I'm probably going get either flamed or ignored for this post, but I would appreciate a reasonable response if there is one. We'll see I guess.

Re:Installing on Windows....you're kidding, right?

[sidney]

I did a lot of the work of getting SpamAssassin to build and run on Windows. My goal was to have SpamAssassin build and install on Windows using the unmodified sources before version 3.0 was released. It does that now.

SpamAssassin was written in Perl on Unix and Gnu/Linux, for use in high volume server environments. The installation for an ISP or for anyone running a *nix mail server is a piece of cake. Their users get their mail filtered without having to install anything on their own PCs.

The fact that it works on Windows at all is a bonus. It is an open source project. Would anyone like to volunteer to help with the next steps of getting the server daemon, spamd, working properly in Windows as a service; writing or adapting an existing mail proxy that would integrate SpamAssassin with mail clients such as Thunderbird, Mozilla Mail, Eudora, Outlook Express; packaging it up in a standard Windows install package?

Addressing the 5 points in the parent post:

1. Nothing has to go in the root directory. The instructions show an example of Perl having been installed in C:\perl and configuration going in directories underneath a C:\etc\mail directory.

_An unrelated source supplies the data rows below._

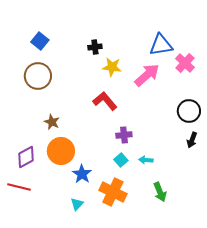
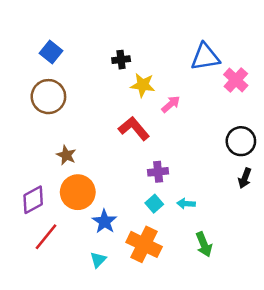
pink arrow: (147, 75) -> (171, 104), moved, size x0.6
red line: (19, 187) -> (46, 237), moved, turned -65

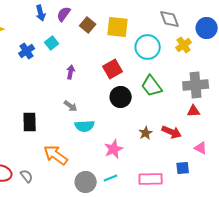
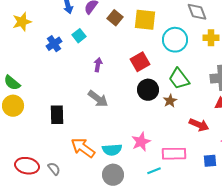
yellow cross: (184, 45) -> (211, 38), turned 35
gray arrow: (71, 106) -> (98, 99), size x1.5
cyan semicircle: (85, 126) -> (112, 150), moved
brown star: (146, 133) -> (170, 101), moved
cyan line: (111, 178) -> (154, 171), moved
pink rectangle: (151, 179) -> (174, 154), moved

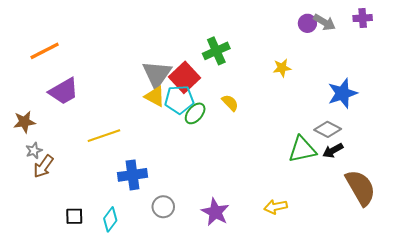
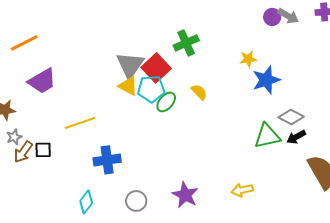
blue star: (342, 93) -> (266, 80), moved
gray circle: (163, 207) -> (136, 201), moved
black square: (74, 216) -> (43, 150), moved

2. Yes you have to install Perl. And a recent enough version that doesn't have certain bugs. And the required modules. SpamAssassin was written in Perl, which makes it useful on systems that have Perl, such as most Unix and GNU/Linux systems. If you install Perl and the modules on your Windows system then you have a system that meets the minimum requirements. If you have a Palm Pilot or or an Xbox or Windows without Perl then your system does not meet the minimum requirements and you are not going to even try to run SpamAssassin on it. In that case install SpamBayes, or get an ISP who uses SpamAssassin for your mail, or any of many other alternatives.

3. Making the doc files is easier in *nix. I'll file a request for enhancement suggesting that generating the HTML be made part of the Makefile and that it be made to work under Windows. The doc files are generated from the sources as part of the build, so they are not included in a source distribution, which is what we are talking about here. If someone built a binary distribution they would include the doc files.

4. That -D command line option stands for Debug, not D drive

5. The whole install proces consists of 13 steps, some of which are things like "download SpamAssassin", some of which are "if you are installing the old version 2.6x do this extra step", and some of which have to do with getting the required Perl and Perl modules. The actual installation pretty much happens in three lines of step 7. It really is quite easy for a build and installation starting from source files. A binary installation package would be a lot easier. Does anyone know how to package perl plus modules plus a built SpamAssassin into a Windows install package? If you do, feel free to volunteer.

The focus on usability and user friendliness is where it should be in this particular project, on the sysadmin who installs SpamAssassin on a server and on their end users who don't have to install anything at all.

If you have the ideas and the expertise to also make SpamAssassin more useful and friendly to the end user owner of a PC running Windows, please volunteer to help.